[Opening DATA PROVIDED section]

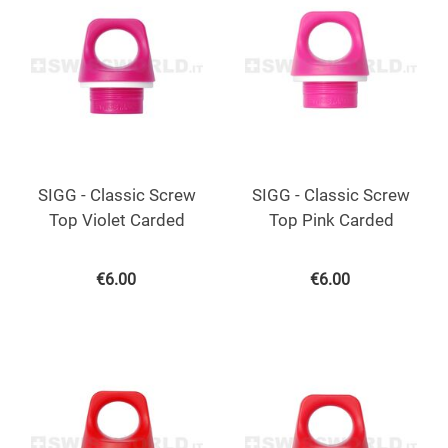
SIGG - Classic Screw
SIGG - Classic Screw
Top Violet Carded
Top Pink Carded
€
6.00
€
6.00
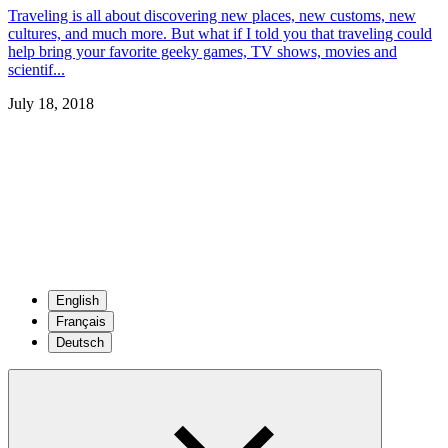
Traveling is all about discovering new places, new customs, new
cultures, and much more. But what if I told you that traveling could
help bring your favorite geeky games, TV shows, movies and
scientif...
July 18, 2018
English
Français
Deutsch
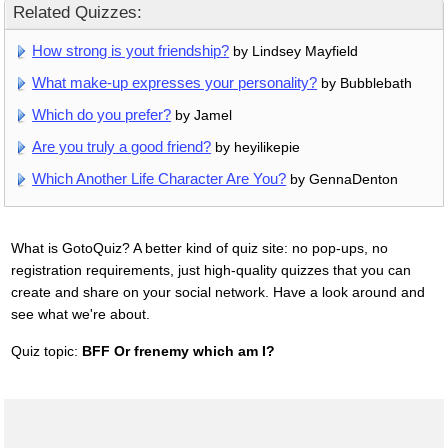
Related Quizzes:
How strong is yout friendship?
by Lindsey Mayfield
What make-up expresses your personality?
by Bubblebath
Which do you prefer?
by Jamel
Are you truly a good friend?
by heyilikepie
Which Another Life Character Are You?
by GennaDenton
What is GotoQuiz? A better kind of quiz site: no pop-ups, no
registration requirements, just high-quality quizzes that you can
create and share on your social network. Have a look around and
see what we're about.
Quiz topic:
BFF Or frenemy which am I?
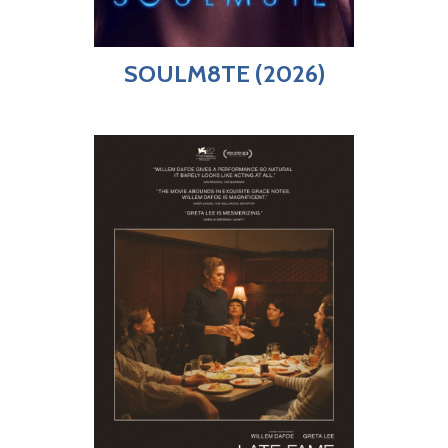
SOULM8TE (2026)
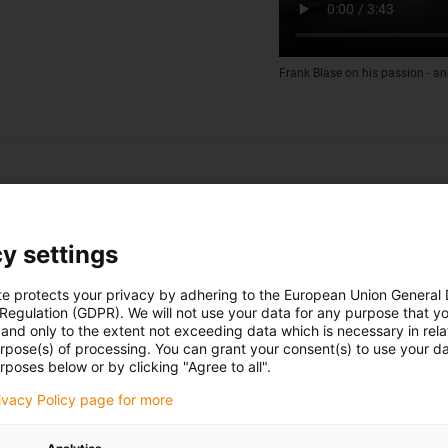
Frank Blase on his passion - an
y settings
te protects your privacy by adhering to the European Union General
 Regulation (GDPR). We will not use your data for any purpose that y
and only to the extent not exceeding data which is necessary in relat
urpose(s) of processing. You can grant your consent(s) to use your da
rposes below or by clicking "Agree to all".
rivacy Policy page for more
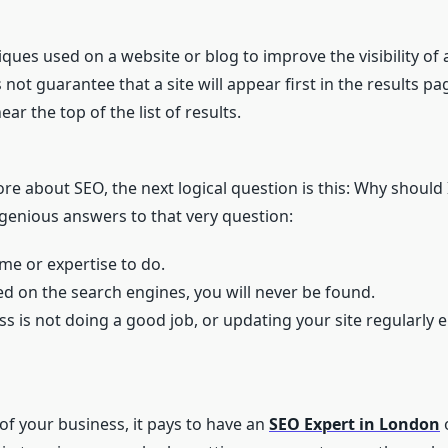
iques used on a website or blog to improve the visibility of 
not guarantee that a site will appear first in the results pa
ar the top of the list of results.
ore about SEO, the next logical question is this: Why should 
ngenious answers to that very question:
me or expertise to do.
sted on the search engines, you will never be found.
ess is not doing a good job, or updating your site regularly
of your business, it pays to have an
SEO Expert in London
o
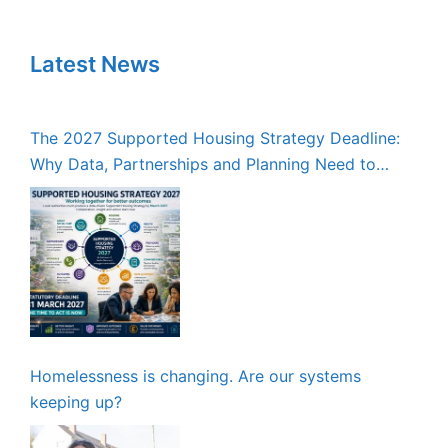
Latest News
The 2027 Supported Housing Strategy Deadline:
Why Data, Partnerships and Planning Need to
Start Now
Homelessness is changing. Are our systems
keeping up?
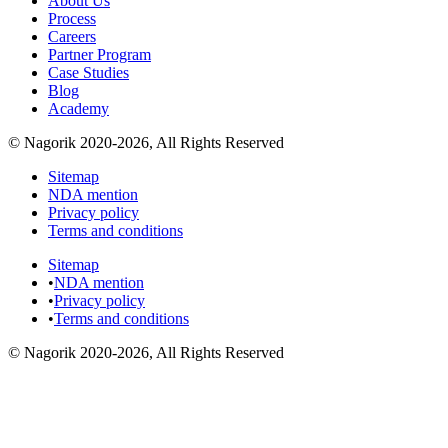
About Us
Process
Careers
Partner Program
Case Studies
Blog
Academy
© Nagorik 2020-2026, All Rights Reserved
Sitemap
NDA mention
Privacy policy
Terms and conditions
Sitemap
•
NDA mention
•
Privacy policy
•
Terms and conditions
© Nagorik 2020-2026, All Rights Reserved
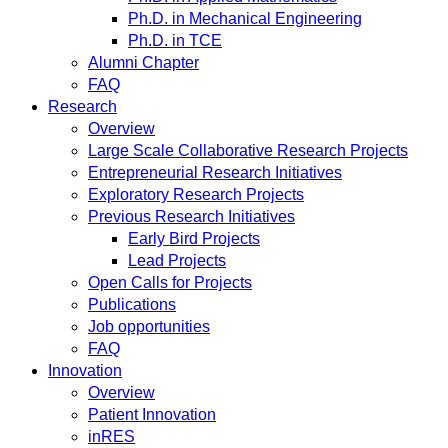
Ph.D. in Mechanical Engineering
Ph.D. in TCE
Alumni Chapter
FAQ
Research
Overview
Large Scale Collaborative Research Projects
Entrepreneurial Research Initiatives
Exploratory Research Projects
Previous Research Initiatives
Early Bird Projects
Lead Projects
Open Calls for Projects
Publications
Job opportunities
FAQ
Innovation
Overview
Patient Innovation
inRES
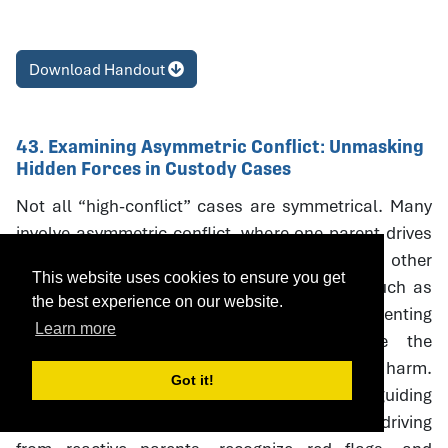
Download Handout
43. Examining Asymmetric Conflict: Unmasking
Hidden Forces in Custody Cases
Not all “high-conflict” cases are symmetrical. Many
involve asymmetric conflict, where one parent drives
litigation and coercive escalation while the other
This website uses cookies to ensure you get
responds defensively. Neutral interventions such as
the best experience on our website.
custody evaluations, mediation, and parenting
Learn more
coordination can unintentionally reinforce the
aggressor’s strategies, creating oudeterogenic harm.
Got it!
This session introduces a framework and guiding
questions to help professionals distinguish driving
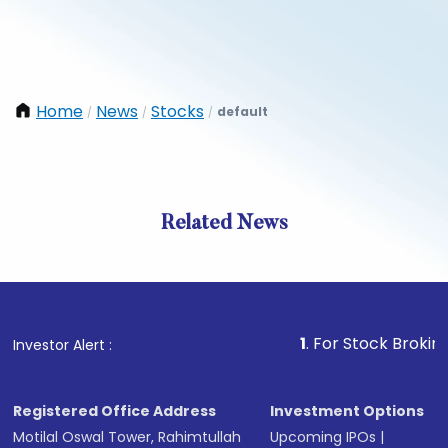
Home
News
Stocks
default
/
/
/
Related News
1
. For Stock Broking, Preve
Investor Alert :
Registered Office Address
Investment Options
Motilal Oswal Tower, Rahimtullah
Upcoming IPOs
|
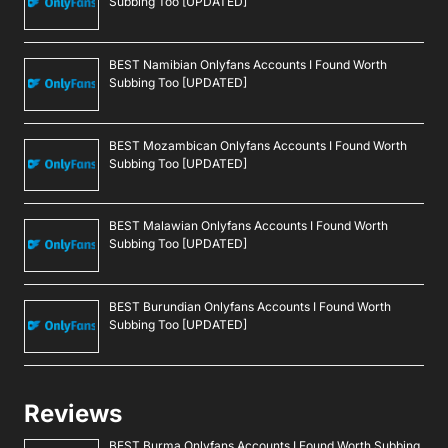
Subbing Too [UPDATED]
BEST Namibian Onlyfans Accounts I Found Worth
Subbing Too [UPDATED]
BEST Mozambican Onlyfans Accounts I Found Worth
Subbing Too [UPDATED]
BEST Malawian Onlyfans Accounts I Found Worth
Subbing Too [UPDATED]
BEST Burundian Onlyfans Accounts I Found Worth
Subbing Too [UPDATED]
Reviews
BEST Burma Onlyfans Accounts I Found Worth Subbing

[Closing DATA PROVIDED section]
[Opening DATA PROVIDED section]

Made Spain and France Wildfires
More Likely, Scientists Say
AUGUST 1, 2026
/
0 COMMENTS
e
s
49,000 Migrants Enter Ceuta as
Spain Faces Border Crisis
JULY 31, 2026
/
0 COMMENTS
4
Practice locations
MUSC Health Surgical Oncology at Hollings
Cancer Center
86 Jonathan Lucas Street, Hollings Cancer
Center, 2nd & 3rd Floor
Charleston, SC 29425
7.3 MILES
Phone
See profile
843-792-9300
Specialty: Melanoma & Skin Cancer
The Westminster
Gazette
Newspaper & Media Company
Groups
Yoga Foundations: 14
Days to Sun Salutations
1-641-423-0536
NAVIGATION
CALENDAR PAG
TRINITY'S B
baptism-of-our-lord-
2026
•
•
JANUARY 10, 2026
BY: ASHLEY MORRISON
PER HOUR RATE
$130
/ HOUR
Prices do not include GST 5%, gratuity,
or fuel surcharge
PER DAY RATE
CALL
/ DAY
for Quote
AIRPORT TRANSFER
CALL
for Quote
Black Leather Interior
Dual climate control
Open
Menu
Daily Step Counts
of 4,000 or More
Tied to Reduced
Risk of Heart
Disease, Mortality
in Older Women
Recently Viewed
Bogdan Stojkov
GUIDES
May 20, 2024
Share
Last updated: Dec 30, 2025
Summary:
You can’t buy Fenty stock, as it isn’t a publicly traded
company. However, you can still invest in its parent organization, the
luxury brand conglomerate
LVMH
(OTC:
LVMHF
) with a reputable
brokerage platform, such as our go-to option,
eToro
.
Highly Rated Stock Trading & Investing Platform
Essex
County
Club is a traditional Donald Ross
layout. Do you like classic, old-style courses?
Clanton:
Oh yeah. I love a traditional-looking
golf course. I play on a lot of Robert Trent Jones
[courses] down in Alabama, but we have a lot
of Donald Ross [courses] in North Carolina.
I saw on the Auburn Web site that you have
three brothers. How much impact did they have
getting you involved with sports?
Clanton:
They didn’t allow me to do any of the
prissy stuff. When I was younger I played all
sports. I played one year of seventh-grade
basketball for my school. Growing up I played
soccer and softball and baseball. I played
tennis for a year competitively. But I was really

[Closing DATA PROVIDED section]

Go through the material above and copy each line that holds the string "with".

THE COMPLETED TASK |
) with a reputable
getting you involved with sports?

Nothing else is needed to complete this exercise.